### DATA TO USE
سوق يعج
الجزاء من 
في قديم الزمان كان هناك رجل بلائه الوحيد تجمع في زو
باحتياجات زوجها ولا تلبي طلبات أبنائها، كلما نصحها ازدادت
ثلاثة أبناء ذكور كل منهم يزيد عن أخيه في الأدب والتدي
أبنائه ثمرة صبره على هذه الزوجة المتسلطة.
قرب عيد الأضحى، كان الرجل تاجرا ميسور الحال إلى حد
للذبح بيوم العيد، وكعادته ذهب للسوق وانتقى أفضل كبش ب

---

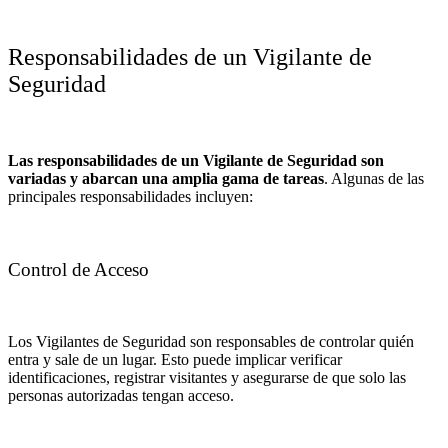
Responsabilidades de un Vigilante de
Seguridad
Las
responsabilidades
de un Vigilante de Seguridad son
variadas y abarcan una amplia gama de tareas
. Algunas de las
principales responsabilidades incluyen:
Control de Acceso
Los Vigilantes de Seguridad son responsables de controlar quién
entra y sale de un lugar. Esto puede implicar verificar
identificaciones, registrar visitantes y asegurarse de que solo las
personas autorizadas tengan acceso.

...

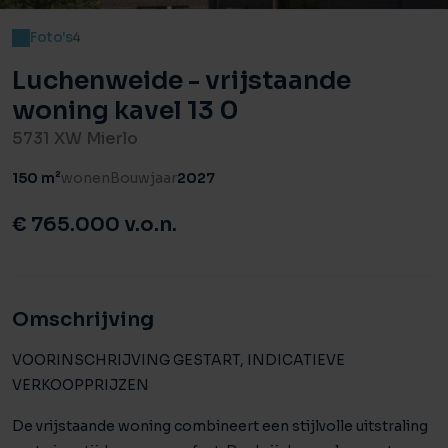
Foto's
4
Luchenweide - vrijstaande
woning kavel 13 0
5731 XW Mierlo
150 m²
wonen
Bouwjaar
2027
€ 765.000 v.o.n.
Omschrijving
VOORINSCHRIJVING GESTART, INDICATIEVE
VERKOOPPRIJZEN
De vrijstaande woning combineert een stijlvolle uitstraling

### WORK TO COMPLETE
Scan the listing above for the line that has "Luchenweide - vrijstaande", then copy exactly from that line through the line that has "De vrijstaande woning".

### REPLY TO THE EXERCISE
Luchenweide - vrijstaande
woning kavel 13 0
5731 XW Mierlo
150 m²
wonen
Bouwjaar
2027
€ 765.000 v.o.n.
Omschrijving
VOORINSCHRIJVING GESTART, INDICATIEVE
VERKOOPPRIJZEN
De vrijstaande woning combineert een stijlvolle uitstraling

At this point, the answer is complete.